Da die Antragsgegnerin sich ihrer Mitarbeiter/innen als auch derer von Drittfirmen zur Erfüllung ihrer Vertragspflichten bedient, hat sie im Rahmen der Gehilfenhaftung gemäß § 1313a ABGB auch für fremdes Fehlverhalten ihrer Mitarbeiter/innen bzw. der Mitarbeiter/innen der mit ihr vertraglich verbundenen Drittfirmen einzustehen.

Die relevanten Gesetzesstellen des hier zu behandelnden Gleichbehandlungsgesetzes (GlBG) bestimmen Folgendes:

§ 30. (2) Für das Merkmal der ethnischen Zugehörigkeit gelten die Bestimmungen dieses Abschnittes für Rechtsverhältnisse einschließlich deren Anbahnung und Begründung und für die Inanspruchnahme oder Geltendmachung von Leistungen außerhalb eines Rechtsverhältnisses beim Zugang zu und bei der Versorgung mit Gütern und Dienstleistungen, die der Öffentlichkeit zur Verfügung stehen, einschließlich Wohnraum, sowie für Rechtsverhältnisse einschließlich deren Anbahnung und Begründung und für die Inanspruchnahme oder Geltendmachung von Leistungen außerhalb eines Rechtsverhältnisses

      1. beim Sozialschutz, einschließlich der sozialen Sicherheit und der Gesundheitsdienste,

      2. bei sozialen Vergünstigungen,

      3. bei der Bildung,

sofern dies in die unmittelbare Regelungskompetenz des Bundes fällt.

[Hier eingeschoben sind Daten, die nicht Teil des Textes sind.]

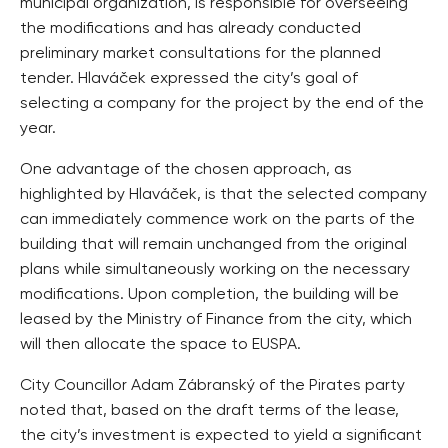
municipal organization, is responsible for overseeing
the modifications and has already conducted
preliminary market consultations for the planned
tender. Hlaváček expressed the city’s goal of
selecting a company for the project by the end of the
year.
One advantage of the chosen approach, as
highlighted by Hlaváček, is that the selected company
can immediately commence work on the parts of the
building that will remain unchanged from the original
plans while simultaneously working on the necessary
modifications. Upon completion, the building will be
leased by the Ministry of Finance from the city, which
will then allocate the space to EUSPA.
City Councillor Adam Zábranský of the Pirates party
noted that, based on the draft terms of the lease,
the city’s investment is expected to yield a significant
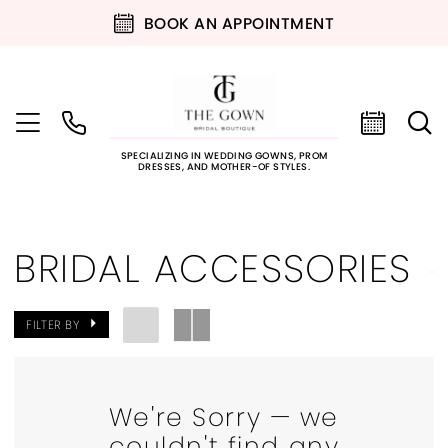
BOOK AN APPOINTMENT
SPECIALIZING IN WEDDING GOWNS, PROM
DRESSES, AND MOTHER-OF STYLES.
BRIDAL ACCESSORIES
FILTER BY
We're Sorry — we
couldn't find any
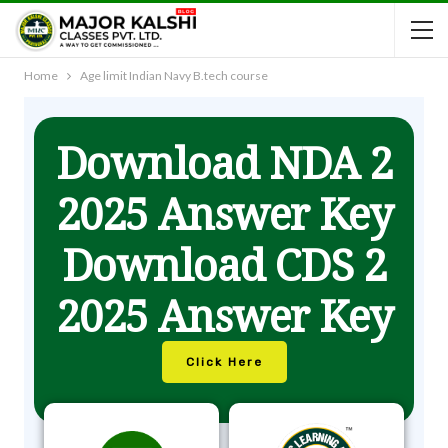
Home
Age limit Indian Navy B.tech course
Download NDA 2
2025 Answer Key
Download CDS 2
2025 Answer Key
Click Here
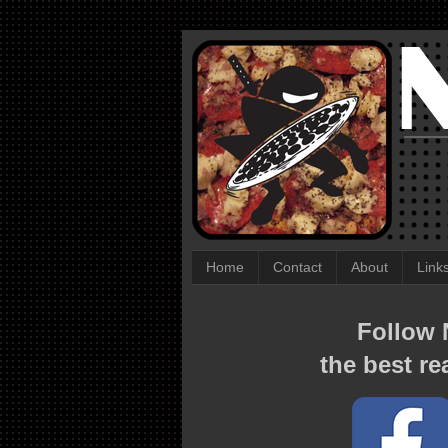
Home
Contact
About
Link
Follow N
the best re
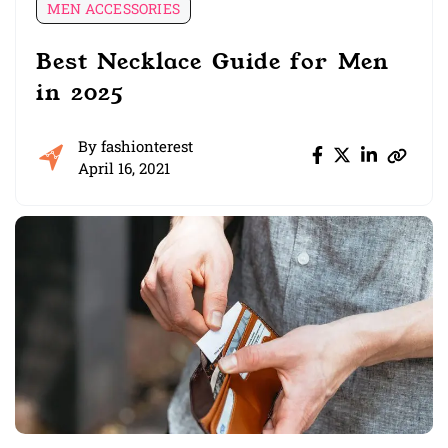
MEN ACCESSORIES
Best Necklace Guide for Men
in 2025
By
fashionterest
April 16, 2021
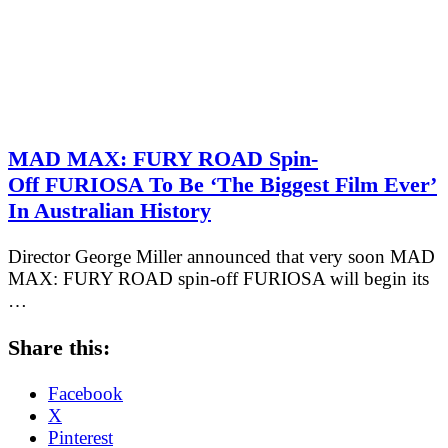
MAD MAX: FURY ROAD Spin-
Off FURIOSA To Be ‘The Biggest Film Ever’
In Australian History
Director George Miller announced that very soon MAD
MAX: FURY ROAD spin-off FURIOSA will begin its
…
Share this:
Facebook
X
Pinterest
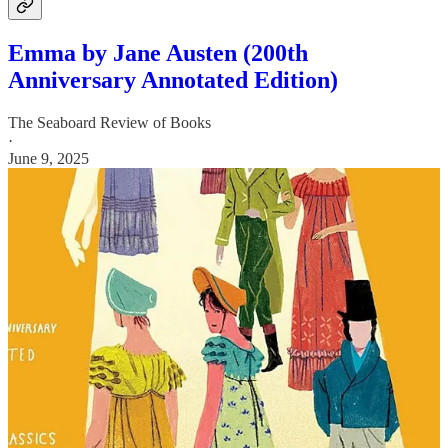
Emma by Jane Austen (200th
Anniversary Annotated Edition)
The Seaboard Review of Books
·
June 9, 2025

§ 31. (1) Auf Grund des Geschlechts oder der ethnischen Zugehörigkeit darf niemand unmittelbar oder mittelbar beim Zugang zu und bei der Versorgung mit Gütern und Dienstleistungen, die der Öffentlichkeit zur Verfügung stehen, einschließlich Wohnraum, diskriminiert werden. Diskriminierungen von Frauen auf Grund von Schwangerschaft oder Mutterschaft sind unmittelbare Diskriminierungen auf Grund des Geschlechts.

§ 32. (1) Eine unmittelbare Diskriminierung liegt vor, wenn eine Person auf Grund eines in § 31 genannten Grundes in einer vergleichbaren Situation eine weniger günstige Behandlung erfährt, als eine andere Person erfährt, erfahren hat oder erfahren würde.

§ 38.

(1) Bei Verletzung des Gleichbehandlungsgebotes des § 31 hat die betroffene Person Anspruch auf Ersatz des Vermögensschadens und eine Entschädigung für die erlittene persönliche Beeinträchtigung.

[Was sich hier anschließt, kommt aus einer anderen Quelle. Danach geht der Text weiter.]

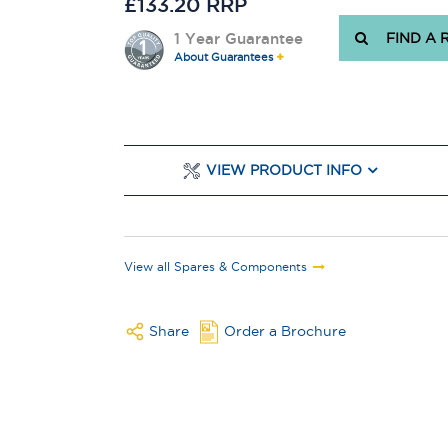
£133.20 RRP
1 Year Guarantee
FIND A 
About Guarantees
VIEW PRODUCT INFO
View all Spares & Components
Share
Order a Brochure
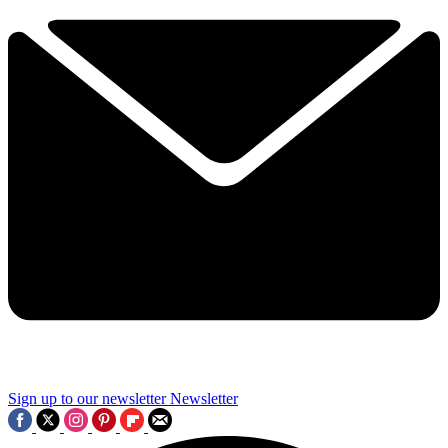
Sign up to our newsletter
Newsletter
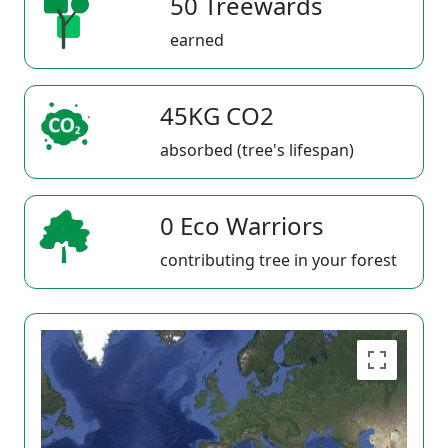
50 Treewards
earned
45KG CO2
absorbed (tree's lifespan)
0 Eco Warriors
contributing tree in your forest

(3) Insoweit sich im Streitfall die betroffene Person auf einen Diskriminierungstatbestand im Sinne der §§ 31 oder 35 beruft, hat er/sie diesen glaubhaft zu machen. Dem/der Beklagten obliegt es bei Berufung auf § 31 zu beweisen, dass es bei Abwägung aller Umstände wahrscheinlicher ist, dass ein anderes vom/von der Beklagten glaubhaft gemachtes Motiv für die unterschiedliche Behandlung ausschlaggebend war oder ein Rechtfertigungsgrund im Sinne des § 32 Abs. 2 oder des § 33 vorliegt. Bei Berufung auf § 35 obliegt es dem/der Beklagten zu beweisen, dass es bei Abwägung aller Umstände wahrscheinlicher ist, dass die vom/von der Beklagten glaubhaft gemachten Tatsachen der Wahrheit entsprechen.

Am … gegen … Uhr hat der Antragsteller mit Freunden das Lokal der Antragsgegnerin besuchen wollen. Der Antragsteller war ordentlich gekleidet und nicht betrunken. Beim Eingang sind alle seine Freunde ohne weiteres eingelassen worden. Beim Antragsteller wurde jedoch eine Ausweiskontrolle vorgenommen.

Nachdem der Türsteher den Ausweis (Führerschein) des Antragstellers mit seinem Namen und seinem Geburtsort (… – Rumänien) sah, hat dieser ihm den Zutritt verweigert. Auf die Frage des Antragstellers nach dem Grund der Einlassverweigerung, antwortete der Türsteher nur, dass er aufgrund der privaten Hausordnung nicht gezwungen sei, ihn einzulassen.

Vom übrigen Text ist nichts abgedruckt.